With the NFL Combine approaching this weekend, all 32 teams are descending upon Indianapolis to gather further information on some prospects, remove others from their lists and, in particular, to position a number of them on the sacred 'Draft Board'.
It is with the positioning of this year's crop of players that the Chargers will probably notice, more than they have all year, just how much depth there truly is in this class. The reason why this should be more notable to the Chargers organisation above others is because those 'deep' areas tie in fittingly with areas of need in San Diego.
It is unanimously agreed and accepted that defense will, and rightly should be, the first port of call for the Chargers on 8 May. Whether it be a defensive lineman in the form of Louis Nix, or a corner such as Justin Gilbert, San Diego and the fans seem accepting that these are primary areas of concern and need.
Forgetting for a moment though that upgrades to these positions in particular are the most coveted by the Chargers; there are obviously other areas which must be filled before play-off appearances become regular again in San Diego. Most notably a number of critics have labelled the Charger's receiving core as weak despite Keenan Allen's emergence. This is hard to argue with when considering the vast drop-off in yardage after Allen, a rookie after all. Similarly a number of people have called for offensive line reinforcements. Again, despite a successful rookie campaign and last year's first round selection being attributed to this position with D.J. Fluker, many feel that guard remains a gaping hole in respect of protecting Rivers.
It is with these needs in mind however that the 2014 draft class comes into its own, particularly for the Chargers. The depth in this years class, which is effectively across the board, lies predominantly in the wide receiver and offensive line categories. Many mock drafts which delve beyond the first round have been quick to point out that those receivers and linemen which they have assigned later in the draft are only where they are because of the impressive talents that they have to compete with this year.
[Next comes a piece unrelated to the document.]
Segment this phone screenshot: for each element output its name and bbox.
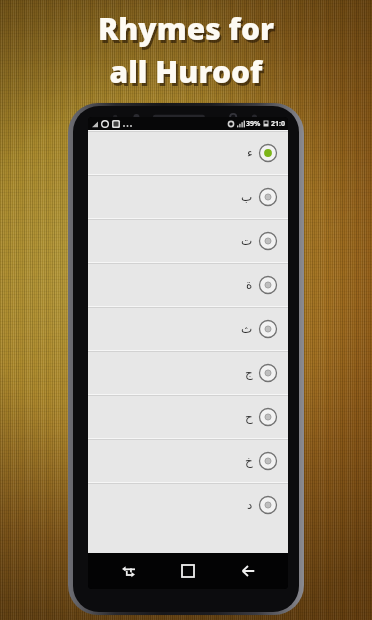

The knock-on effect of such a deep class at positions of need for the Chargers, and the crux of this article, is that Telesco and McCoy can somewhat relax during those first two rounds of the upcoming draft. Both men can sit, this year, safe in the knowledge that defensive needs can be addressed immediately as they should be and that an array of talent in those offensive positions of need should be sat waiting in rounds three and four. This should help in reducing the chance that the team is forced to jump on a player earlier than desired because talent at the position was wearing thin, and in the Chargers case, should ensure that a defensive draft remains the focus throughout whilst not having to wait another year for offensive holes to be patched up.